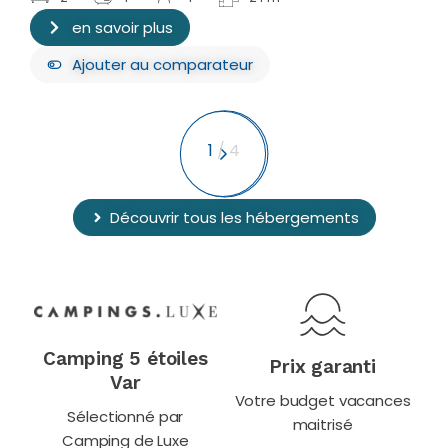
en savoir plus
Ajouter
au comparateur
1
/
4
Découvrir tous les hébergements
Camping 5 étoiles
Prix garanti
Var
Votre budget vacances
Sélectionné par
maitrisé
Camping de Luxe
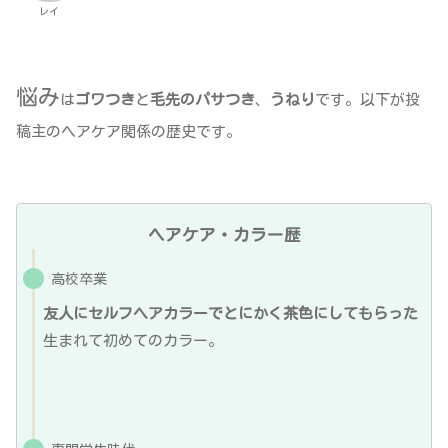
レイ
悩み
は
ゴワつき
と
毛先のパサつき
、
うねり
です。以下が投
稿主のヘアケア関係の歴史です。
ヘアケア・カラー歴
高校卒業
友人にセルフヘアカラーでとにかく茶色にしてもらった
生まれて初めてのカラー。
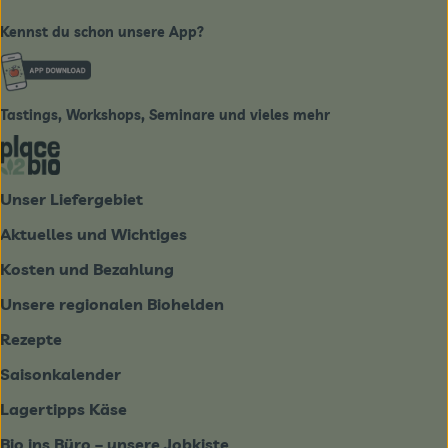
Kennst du schon unsere App?
Externer Link zu https://www.biobote-emsland.de
Tastings, Workshops, Seminare und vieles mehr
Externer Link zu https://place2bio.de/
Unser Liefergebiet
Aktuelles und Wichtiges
Kosten und Bezahlung
Unsere regionalen Biohelden
Rezepte
Saisonkalender
Lagertipps Käse
Bio ins Büro – unsere Jobkiste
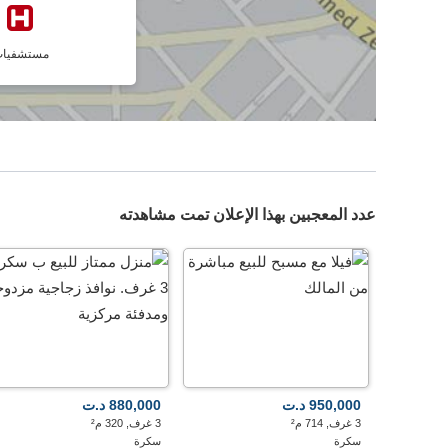
مستشفيا
عدد المعجبين بهذا الإعلان تمت مشاهدته
950,000 د.ت
880,000 د.ت
3 غرف, 714 م²
3 غرف, 320 م²
سكرة
سكرة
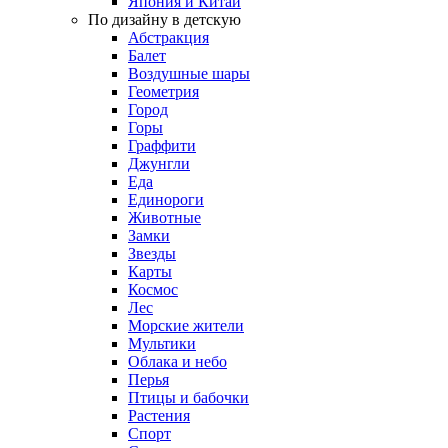
Япония и Китай
По дизайну в детскую
Абстракция
Балет
Воздушные шары
Геометрия
Город
Горы
Граффити
Джунгли
Еда
Единороги
Животные
Замки
Звезды
Карты
Космос
Лес
Морские жители
Мультики
Облака и небо
Перья
Птицы и бабочки
Растения
Спорт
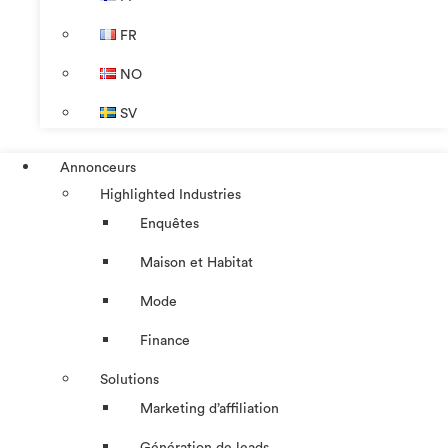
FR
NO
SV
Annonceurs
Highlighted Industries
Enquêtes
Maison et Habitat
Mode
Finance
Solutions
Marketing d’affiliation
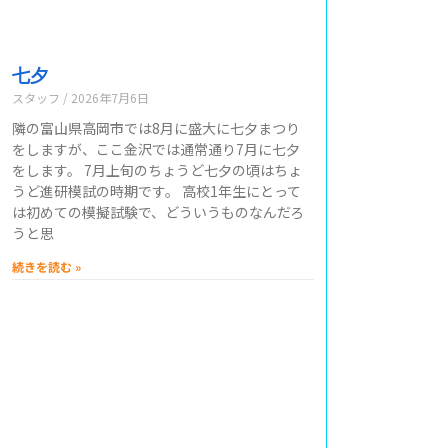
七夕
スタッフ
2026年7月6日
隣の富山県高岡市では8月に盛大に七夕まつり
をしますが、ここ金沢では通常通り7月に七夕
をします。 7月上旬のちょうど七夕の頃はちょ
うど進研模試の時期です。 高校1年生にとって
は初めての模擬試験で、どういうものなんだろ
うと思
続きを読む »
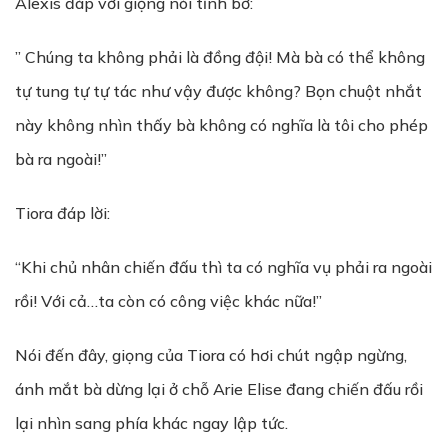
Alexis đáp với giọng nói tỉnh bơ:
” Chúng ta không phải là đồng đội! Mà bà có thể không
tự tung tự tự tác như vậy được không? Bọn chuột nhắt
này không nhìn thấy bà không có nghĩa là tôi cho phép
bà ra ngoài!”
Tiora đáp lời:
“Khi chủ nhân chiến đấu thì ta có nghĩa vụ phải ra ngoài
rồi! Với cả…ta còn có công việc khác nữa!”
Nói đến đây, giọng của Tiora có hơi chút ngập ngừng,
ánh mắt bà dừng lại ở chỗ Arie Elise đang chiến đấu rồi
lại nhìn sang phía khác ngay lập tức.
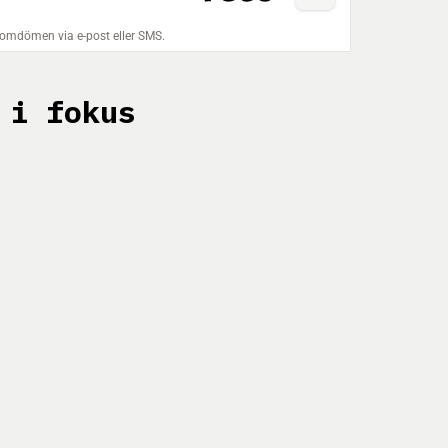
 i fokus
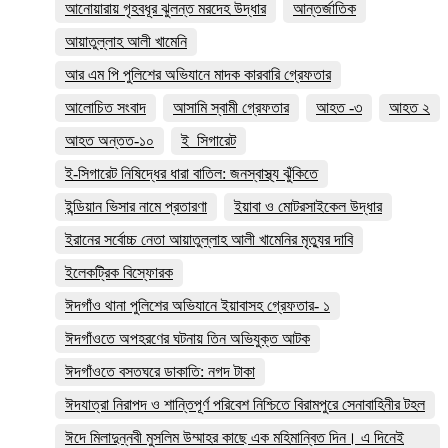
আনোয়ারায় গৃহবধূর ঝুলন্ত মরদেহ উদ্ধার
আন্তর্জাতিক
আয়াতুল্লাহ আলী খামেনি
আর এম পি পুলিশের অভিযানে মাদক কারবারি গ্রেফতার
আলোচিত সংবাদ
আসামি স্বামী গ্রেফতার
আহত -৩
আহত ২
আহত অন্তত-১০
ই_সিগারেট
ই-সিগারেট নিষিদ্ধের ধারা বাতিল: জনস্বাস্থ্য ঝুঁকিতে
ইন্ডিয়ান ভিসার নামে প্রতারণা
ইয়াবা ও মোটরসাইকেল উদ্ধার
ইরানের সর্বোচ্চ নেতা আয়াতুল্লাহ আলী খামেনির মৃত্যুর দাবি
ইলেকট্রিক বিস্ফোরক
ঈদগাঁও থানা পুলিশের অভিযানে ইয়াবাসহ গ্রেফতার- ১
ঈদগাঁওতে অপহরণের ঘটনায় তিন অভিযুক্ত আটক
ঈদগাঁওতে বসতঘরে ডাকাতি: নগদ টাকা
ঈদযাত্রা নিরাপদ ও শান্তিপূর্ণ পরিবেশ নিশ্চিতে বিরামপুরে সেনাবাহিনীর টহল
ঈদে মিলাদুন্নবী মুসলিম উম্মাহর কাছে এক মহিমান্বিত দিন। এ দিনেই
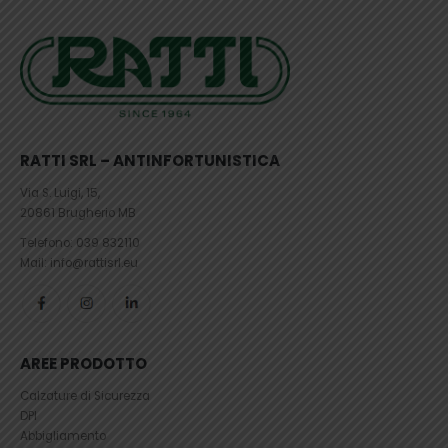
RATTI SRL – ANTINFORTUNISTICA
Via S. Luigi, 15,
20861 Brugherio MB
Telefono:
039 832110
Mail: info@rattisrl.eu
AREE PRODOTTO
Calzature di Sicurezza
DPI
Abbigliamento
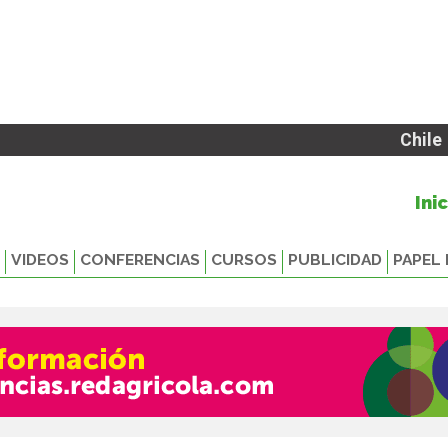
Chile
Ini
VIDEOS
CONFERENCIAS
CURSOS
PUBLICIDAD
PAPEL 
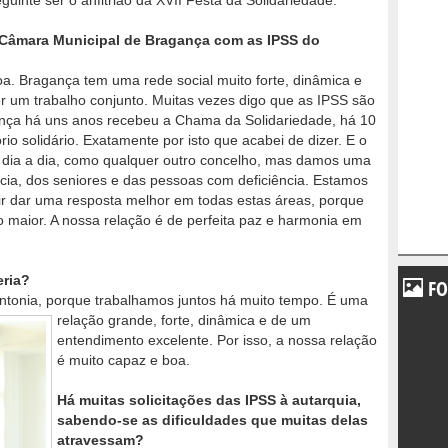
seguinte ser o anfitrião da XVII Festa da Solidariedade.
Câmara Municipal de Bragança com as IPSS do
 Bragança tem uma rede social muito forte, dinâmica e
r um trabalho conjunto. Muitas vezes digo que as IPSS são
ança há uns anos recebeu a Chama da Solidariedade, há 10
ório solidário. Exatamente por isto que acabei de dizer. E o
o dia a dia, como qualquer outro concelho, mas damos uma
ncia, dos seniores e das pessoas com deficiência. Estamos
ir dar uma resposta melhor em todas estas áreas, porque
 maior. A nossa relação é de perfeita paz e harmonia em
eria?
FO
sintonia, porque trabalhamos juntos há muito tempo. É uma
relação grande, forte, dinâmica e
de um
entendimento excelente. Por isso, a nossa relação
é muito capaz e boa.
Há muitas solicitações das IPSS à autarquia,
sabendo-se as dificuldades que muitas delas
atravessam?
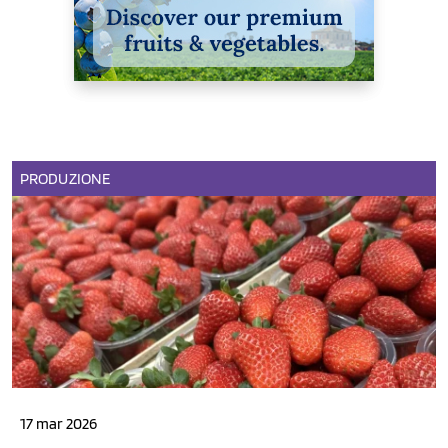
PRODUZIONE
17 mar 2026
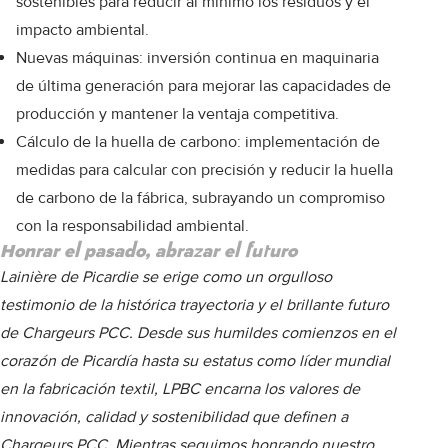
sostenibles para reducir al mínimo los residuos y el
impacto ambiental.
Nuevas máquinas: inversión continua en maquinaria
de última generación para mejorar las capacidades de
producción y mantener la ventaja competitiva.
Cálculo de la huella de carbono: implementación de
medidas para calcular con precisión y reducir la huella
de carbono de la fábrica, subrayando un compromiso
con la responsabilidad ambiental.
Honrar el pasado, abrazar el futuro
Lainière de Picardie se erige como un orgulloso
testimonio de la histórica trayectoria y el brillante futuro
de Chargeurs PCC. Desde sus humildes comienzos en el
corazón de Picardía hasta su estatus como líder mundial
en la fabricación textil, LPBC encarna los valores de
innovación, calidad y sostenibilidad que definen a
Chargeurs PCC. Mientras seguimos honrando nuestro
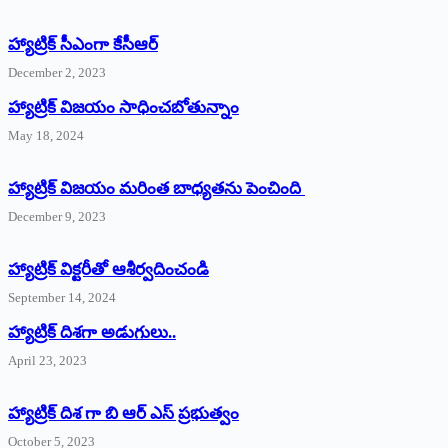
హ్యాట్రిక్‌ ‌సీఎంగా కేసీఆర్‌
December 2, 2023
హ్యాట్రిక్‌ విజయం సాధించబోతున్నాం
May 18, 2024
హ్యాట్రిక్ విజయం మరింత బాధ్యతను పెంచింది
December 9, 2023
హ్యాట్రిక్‌ ‌విక్టరీతో ఆశీర్వదించండి
September 14, 2024
‌హ్యాట్రిక్‌ ‌దిశగా అడుగులు..
April 23, 2023
హ్యాట్రిక్ దిశ గా బి ఆర్ ఎస్ ప్రభుత్వం
October 5, 2023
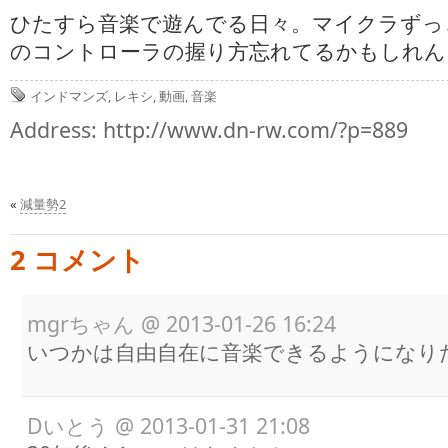
ひたすら音楽で遊んでる日々。マイクラずっと
のコントローラの握り方忘れてるかもしれん
インドマンズ
,
レキシ
,
動画
,
音楽
Address:
http://www.dn-rw.com/?p=889
«
減量勢2
2 コメント
mgrちゃん
@
2013-01-26 16:24
いつかは自由自在に音楽できるようになり
Dいとう
@
2013-01-31 21:08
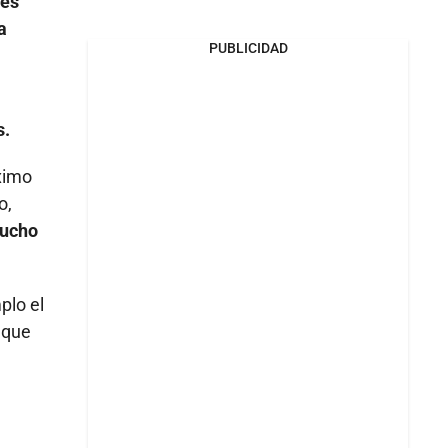
 es
a
PUBLICIDAD
s.
ximo
o,
mucho
plo el
 que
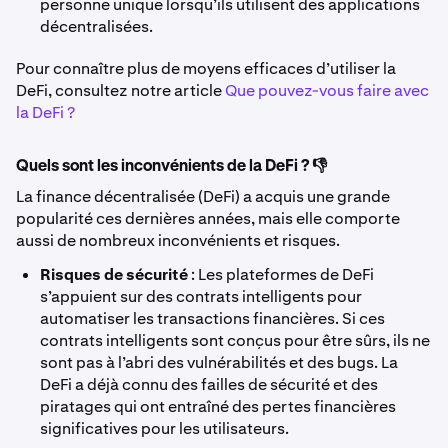
personne unique lorsqu’ils utilisent des applications
décentralisées.
Pour connaître plus de moyens efficaces d’utiliser la
DeFi, consultez notre article
Que pouvez-vous faire avec
la DeFi ?
Quels sont les inconvénients de la DeFi ? 👎
La finance décentralisée (DeFi) a acquis une grande
popularité ces dernières années, mais elle comporte
aussi de nombreux inconvénients et risques.
Risques de sécurité
: Les plateformes de DeFi
s’appuient sur des contrats intelligents pour
automatiser les transactions financières. Si ces
contrats intelligents sont conçus pour être sûrs, ils ne
sont pas à l’abri des vulnérabilités et des bugs. La
DeFi a déjà connu des failles de sécurité et des
piratages qui ont entraîné des pertes financières
significatives pour les utilisateurs.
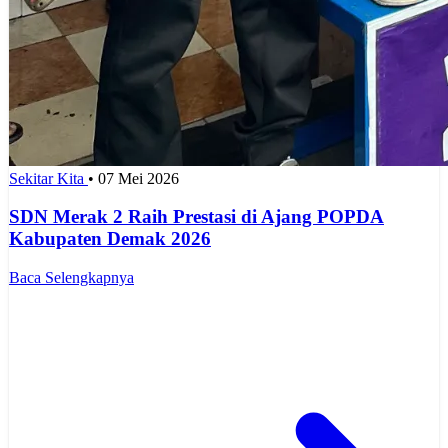
Sekitar Kita
•
07 Mei 2026
SDN Merak 2 Raih Prestasi di Ajang POPDA
Kabupaten Demak 2026
Baca Selengkapnya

● **What to produce**: Return an exact copy of the data above, apart from any pictures.

● **Task answer**:
en savoir plus
Ajouter
au comparateur
1
/
4
Découvrir tous les hébergements
Camping 5 étoiles
Prix garanti
Var
Votre budget vacances
Sélectionné par
maitrisé
Camping de Luxe
レイ
悩み
は
ゴワつき
と
毛先のパサつき
、
うねり
です。以下が投
稿主のヘアケア関係の歴史です。
ヘアケア・カラー歴
高校卒業
友人にセルフヘアカラーでとにかく茶色にしてもらった
生まれて初めてのカラー。
Kennst du schon unsere App?
Externer Link zu https://www.biobote-emsland.de
Tastings, Workshops, Seminare und vieles mehr
Externer Link zu https://place2bio.de/
Unser Liefergebiet
Aktuelles und Wichtiges
Kosten und Bezahlung
Unsere regionalen Biohelden
Rezepte
Saisonkalender
Lagertipps Käse
Bio ins Büro – unsere Jobkiste
مستشفيا
عدد المعجبين بهذا الإعلان تمت مشاهدته
950,000 د.ت
880,000 د.ت
3 غرف, 714 م²
3 غرف, 320 م²
سكرة
سكرة
Япония и Китай
По дизайну в детскую
Абстракция
Балет
Воздушные шары
Геометрия
Город
Горы
Граффити
Джунгли
Еда
Единороги
Животные
Замки
Звезды
Карты
Космос
Лес
Морские жители
Мультики
Облака и небо
Перья
Птицы и бабочки
Растения
Спорт
FR
NO
SV
Annonceurs
Highlighted Industries
Enquêtes
Maison et Habitat
Mode
Finance
Solutions
Marketing d’affiliation
七夕
スタッフ
2026年7月6日
隣の富山県高岡市では8月に盛大に七夕まつり
をしますが、ここ金沢では通常通り7月に七夕
をします。 7月上旬のちょうど七夕の頃はちょ
うど進研模試の時期です。 高校1年生にとって
は初めての模擬試験で、どういうものなんだろ
うと思
続きを読む »
Alexis đáp với giọng nói tỉnh bơ:
” Chúng ta không phải là đồng đội! Mà bà có thể không
tự tung tự tự tác như vậy được không? Bọn chuột nhắt
này không nhìn thấy bà không có nghĩa là tôi cho phép
bà ra ngoài!”
Tiora đáp lời:
“Khi chủ nhân chiến đấu thì ta có nghĩa vụ phải ra ngoài
rồi! Với cả…ta còn có công việc khác nữa!”
Nói đến đây, giọng của Tiora có hơi chút ngập ngừng,
ánh mắt bà dừng lại ở chỗ Arie Elise đang chiến đấu rồi
lại nhìn sang phía khác ngay lập tức.
 i fokus
আনোয়ারায় গৃহবধূর ঝুলন্ত মরদেহ উদ্ধার
আন্তর্জাতিক
আয়াতুল্লাহ আলী খামেনি
আর এম পি পুলিশের অভিযানে মাদক কারবারি গ্রেফতার
আলোচিত সংবাদ
আসামি স্বামী গ্রেফতার
আহত -৩
আহত ২
আহত অন্তত-১০
ই_সিগারেট
ই-সিগারেট নিষিদ্ধের ধারা বাতিল: জনস্বাস্থ্য ঝুঁকিতে
ইন্ডিয়ান ভিসার নামে প্রতারণা
ইয়াবা ও মোটরসাইকেল উদ্ধার
ইরানের সর্বোচ্চ নেতা আয়াতুল্লাহ আলী খামেনির মৃত্যুর দাবি
ইলেকট্রিক বিস্ফোরক
ঈদগাঁও থানা পুলিশের অভিযানে ইয়াবাসহ গ্রেফতার- ১
ঈদগাঁওতে অপহরণের ঘটনায় তিন অভিযুক্ত আটক
ঈদগাঁওতে বসতঘরে ডাকাতি: নগদ টাকা
ঈদযাত্রা নিরাপদ ও শান্তিপূর্ণ পরিবেশ নিশ্চিতে বিরামপুরে সেনাবাহিনীর টহল
ঈদে মিলাদুন্নবী মুসলিম উম্মাহর কাছে এক মহিমান্বিত দিন। এ দিনেই
RATTI SRL – ANTINFORTUNISTICA
Via S. Luigi, 15,
20861 Brugherio MB
Telefono:
039 832110
Mail: info@rattisrl.eu
AREE PRODOTTO
Calzature di Sicurezza
DPI
Abbigliamento
Chile
Ini
VIDEOS
CONFERENCIAS
CURSOS
PUBLICIDAD
PAPEL 
seguinte ser o anfitrião da XVII Festa da Solidariedade.
Câmara Municipal de Bragança com as IPSS do
 Bragança tem uma rede social muito forte, dinâmica e
r um trabalho conjunto. Muitas vezes digo que as IPSS são
ança há uns anos recebeu a Chama da Solidariedade, há 10
ório solidário. Exatamente por isto que acabei de dizer. E o
o dia a dia, como qualquer outro concelho, mas damos uma
ncia, dos seniores e das pessoas com deficiência. Estamos
ir dar uma resposta melhor em todas estas áreas, porque
 maior. A nossa relação é de perfeita paz e harmonia em
eria?
FO
sintonia, porque trabalhamos juntos há muito tempo. É uma
relação grande, forte, dinâmica e
de um
entendimento excelente. Por isso, a nossa relação
é muito capaz e boa.
Há muitas solicitações das IPSS à autarquia,
sabendo-se as dificuldades que muitas delas
atravessam?
PRODUZIONE
17 mar 2026
sostenibles para reducir al mínimo los residuos y el
impacto ambiental.
Nuevas máquinas: inversión continua en maquinaria
de última generación para mejorar las capacidades de
producción y mantener la ventaja competitiva.
Cálculo de la huella de carbono: implementación de
medidas para calcular con precisión y reducir la huella
de carbono de la fábrica, subrayando un compromiso
con la responsabilidad ambiental.
Honrar el pasado, abrazar el futuro
Lainière de Picardie se erige como un orgulloso
testimonio de la histórica trayectoria y el brillante futuro
de Chargeurs PCC. Desde sus humildes comienzos en el
corazón de Picardía hasta su estatus como líder mundial
en la fabricación textil, LPBC encarna los valores de
innovación, calidad y sostenibilidad que definen a
Chargeurs PCC. Mientras seguimos honrando nuestro
హ్యాట్రిక్‌ ‌సీఎంగా కేసీఆర్‌
December 2, 2023
హ్యాట్రిక్‌ విజయం సాధించబోతున్నాం
May 18, 2024
హ్యాట్రిక్ విజయం మరింత బాధ్యతను పెంచింది
December 9, 2023
హ్యాట్రిక్‌ ‌విక్టరీతో ఆశీర్వదించండి
September 14, 2024
‌హ్యాట్రిక్‌ ‌దిశగా అడుగులు..
April 23, 2023
హ్యాట్రిక్ దిశ గా బి ఆర్ ఎస్ ప్రభుత్వం
October 5, 2023
ひたすら音楽で遊んでる日々。マイクラずっと
のコントローラの握り方忘れてるかもしれん
インドマンズ
,
レキシ
,
動画
,
音楽
Address:
http://www.dn-rw.com/?p=889
«
減量勢2
2 コメント
mgrちゃん
@
2013-01-26 16:24
いつかは自由自在に音楽できるようになり
Dいとう
@
2013-01-31 21:08
 es
a
PUBLICIDAD
s.
ximo
o,
mucho
plo el
 que
personne unique lorsqu’ils utilisent des applications
décentralisées.
Pour connaître plus de moyens efficaces d’utiliser la
DeFi, consultez notre article
Que pouvez-vous faire avec
la DeFi ?
Quels sont les inconvénients de la DeFi ? 👎
La finance décentralisée (DeFi) a acquis une grande
popularité ces dernières années, mais elle comporte
aussi de nombreux inconvénients et risques.
Risques de sécurité
: Les plateformes de DeFi
s’appuient sur des contrats intelligents pour
automatiser les transactions financières. Si ces
contrats intelligents sont conçus pour être sûrs, ils ne
sont pas à l’abri des vulnérabilités et des bugs. La
DeFi a déjà connu des failles de sécurité et des
piratages qui ont entraîné des pertes financières
significatives pour les utilisateurs.
Sekitar Kita
•
07 Mei 2026
SDN Merak 2 Raih Prestasi di Ajang POPDA
Kabupaten Demak 2026
Baca Selengkapnya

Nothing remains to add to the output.